» **AVAILABLE DATA**:
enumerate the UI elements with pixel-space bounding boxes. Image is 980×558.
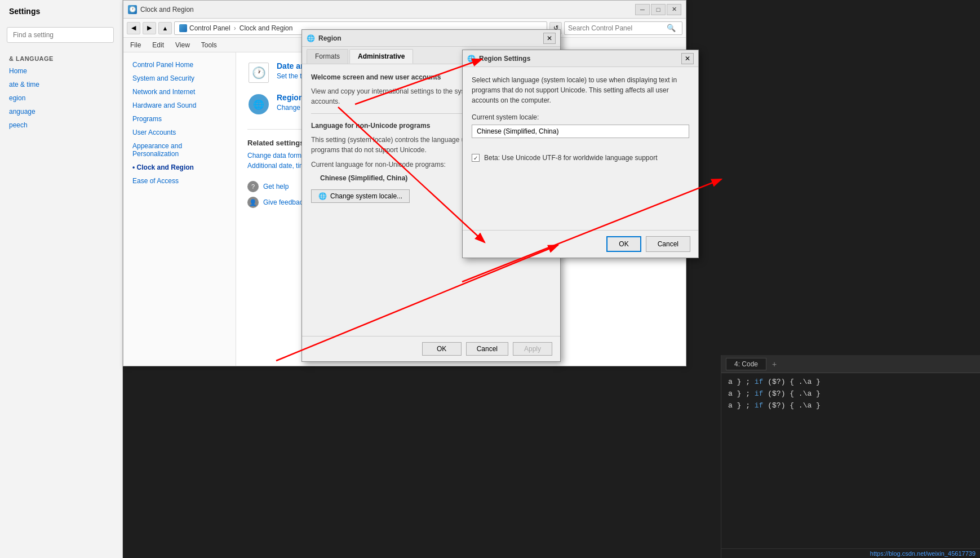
- settings-search-input[interactable]: [7, 27, 114, 43]
- menu-file[interactable]: File: [128, 40, 143, 50]
- rs-locale-dropdown[interactable]: Chinese (Simplified, China) English (Uni…: [472, 125, 689, 138]
- rs-close-btn[interactable]: ✕: [681, 53, 694, 64]
- menu-tools[interactable]: Tools: [199, 40, 219, 50]
- cp-titlebar: 🕐 Clock and Region ─ □ ✕: [123, 1, 686, 19]
- code-text-2: a } ; if ($?) { .\a }: [728, 389, 821, 398]
- rs-cancel-btn[interactable]: Cancel: [646, 236, 690, 252]
- region-icon-container: 🌐: [247, 93, 270, 116]
- get-help-label: Get help: [263, 183, 289, 191]
- change-locale-icon: 🌐: [318, 192, 327, 200]
- search-icon: 🔍: [667, 24, 676, 32]
- path-icon: [179, 24, 187, 32]
- menu-edit[interactable]: Edit: [150, 40, 166, 50]
- cp-titlebar-controls: ─ □ ✕: [635, 4, 681, 15]
- cp-window-title: Clock and Region: [140, 6, 194, 14]
- unicode-checkbox[interactable]: ✓: [472, 154, 480, 162]
- code-text-1: a } ; if ($?) { .\a }: [728, 378, 821, 386]
- region-apply-btn[interactable]: Apply: [513, 342, 552, 356]
- rs-titlebar: 🌐 Region Settings ✕: [463, 50, 698, 67]
- crumb-cp[interactable]: Control Panel: [189, 24, 230, 32]
- settings-title: Settings: [0, 0, 122, 23]
- code-line-3: a } ; if ($?) { .\a }: [728, 401, 973, 410]
- code-line-2: a } ; if ($?) { .\a }: [728, 389, 973, 398]
- forward-button[interactable]: ▶: [143, 22, 156, 34]
- cp-search-input[interactable]: [568, 24, 667, 32]
- code-panel: 4: Code + a } ; if ($?) { .\a } a } ; if…: [721, 355, 980, 558]
- region-dialog-buttons: OK Cancel Apply: [302, 336, 560, 361]
- code-text-3: a } ; if ($?) { .\a }: [728, 401, 821, 410]
- unicode-checkbox-label: Beta: Use Unicode UTF-8 for worldwide la…: [484, 154, 658, 162]
- settings-section-header: & Language: [0, 47, 122, 64]
- settings-sidebar: Settings & Language Home ate & time egio…: [0, 0, 123, 558]
- give-feedback-label: Give feedback: [263, 198, 307, 206]
- sidebar-cp-home[interactable]: Control Panel Home: [123, 58, 236, 72]
- rs-content: Select which language (system locale) to…: [463, 67, 698, 179]
- rs-title-icon: 🌐: [467, 55, 476, 63]
- code-statusbar: https://blog.csdn.net/weixin_45617739: [721, 548, 980, 558]
- code-tab[interactable]: 4: Code: [726, 358, 766, 370]
- region-dialog-icon: 🌐: [307, 34, 315, 42]
- region-dialog-close[interactable]: ✕: [543, 33, 556, 44]
- cp-search-box: 🔍: [564, 21, 682, 35]
- give-feedback-icon: 👤: [247, 197, 259, 208]
- menu-view[interactable]: View: [173, 40, 192, 50]
- back-button[interactable]: ◀: [127, 22, 140, 34]
- code-panel-header: 4: Code +: [721, 355, 980, 373]
- date-time-icon: 🕐: [247, 61, 270, 84]
- rs-ok-btn[interactable]: OK: [606, 236, 641, 252]
- change-system-locale-btn[interactable]: 🌐 Change system locale...: [311, 189, 410, 203]
- cp-nav-sidebar: Control Panel Home System and Security N…: [123, 52, 236, 366]
- region-ok-btn[interactable]: OK: [422, 342, 462, 356]
- sidebar-item-home[interactable]: Home: [0, 64, 122, 78]
- close-button[interactable]: ✕: [667, 4, 681, 15]
- add-tab-btn[interactable]: +: [769, 360, 780, 369]
- clock-icon-img: 🕐: [249, 63, 269, 83]
- change-locale-label: Change system locale...: [330, 192, 402, 200]
- clock-region-icon: 🕐: [128, 5, 137, 14]
- rs-btn-row: OK Cancel: [463, 230, 698, 258]
- region-settings-dialog: 🌐 Region Settings ✕ Select which languag…: [462, 50, 699, 258]
- get-help-icon: ?: [247, 181, 259, 192]
- tab-administrative[interactable]: Administrative: [349, 49, 413, 64]
- sidebar-item-speech[interactable]: peech: [0, 118, 122, 132]
- rs-checkbox-row: ✓ Beta: Use Unicode UTF-8 for worldwide …: [472, 154, 689, 162]
- crumb-clock-region[interactable]: Clock and Region: [240, 24, 293, 32]
- region-dialog-title: 🌐 Region: [307, 34, 342, 42]
- cp-titlebar-left: 🕐 Clock and Region: [128, 5, 194, 14]
- crumb-sep: ›: [234, 24, 236, 32]
- sidebar-network-internet[interactable]: Network and Internet: [123, 85, 236, 99]
- region-dialog-titlebar: 🌐 Region ✕: [302, 30, 560, 47]
- rs-locale-label: Current system locale:: [472, 113, 689, 121]
- status-url: https://blog.csdn.net/weixin_45617739: [870, 550, 975, 557]
- rs-title: 🌐 Region Settings: [467, 55, 530, 63]
- code-lines: a } ; if ($?) { .\a } a } ; if ($?) { .\…: [721, 373, 980, 418]
- sidebar-item-region[interactable]: egion: [0, 91, 122, 105]
- sidebar-user-accounts[interactable]: User Accounts: [123, 126, 236, 139]
- maximize-button[interactable]: □: [651, 4, 666, 15]
- sidebar-item-date-time[interactable]: ate & time: [0, 78, 122, 91]
- sidebar-appearance[interactable]: Appearance and Personalization: [123, 139, 236, 161]
- sidebar-programs[interactable]: Programs: [123, 112, 236, 126]
- region-cancel-btn[interactable]: Cancel: [466, 342, 508, 356]
- sidebar-ease-access[interactable]: Ease of Access: [123, 174, 236, 188]
- rs-description: Select which language (system locale) to…: [472, 75, 689, 105]
- rs-dropdown-wrapper: Chinese (Simplified, China) English (Uni…: [472, 125, 689, 146]
- sidebar-item-language[interactable]: anguage: [0, 105, 122, 118]
- sidebar-clock-region[interactable]: Clock and Region: [123, 161, 236, 174]
- sidebar-system-security[interactable]: System and Security: [123, 72, 236, 85]
- sidebar-hardware-sound[interactable]: Hardware and Sound: [123, 99, 236, 112]
- region-title[interactable]: Region: [277, 93, 303, 102]
- up-button[interactable]: ▲: [158, 22, 172, 34]
- checkbox-checkmark: ✓: [473, 155, 478, 161]
- minimize-button[interactable]: ─: [635, 4, 650, 15]
- region-icon-img: 🌐: [249, 94, 269, 114]
- tab-formats[interactable]: Formats: [307, 49, 348, 64]
- code-line-1: a } ; if ($?) { .\a }: [728, 378, 973, 386]
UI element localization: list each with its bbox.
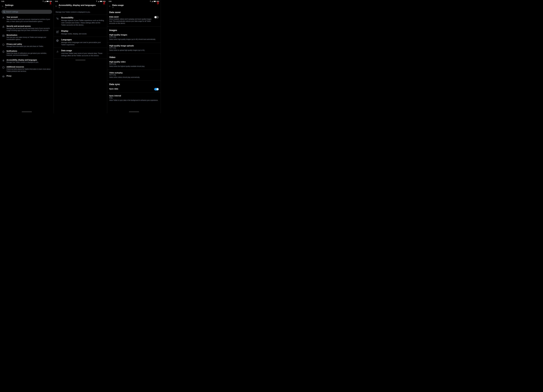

» **WORK INSTRUCTION**: The word "crumb" is the filter: copy every line of the listing above that contains it.

» **EXERCISE ANSWER**:
- crumb-cp[interactable]: Control Panel: [189, 24, 230, 32]
- crumb-clock-region[interactable]: Clock and Region: [240, 24, 293, 32]
- crumb-sep: ›: [234, 24, 236, 32]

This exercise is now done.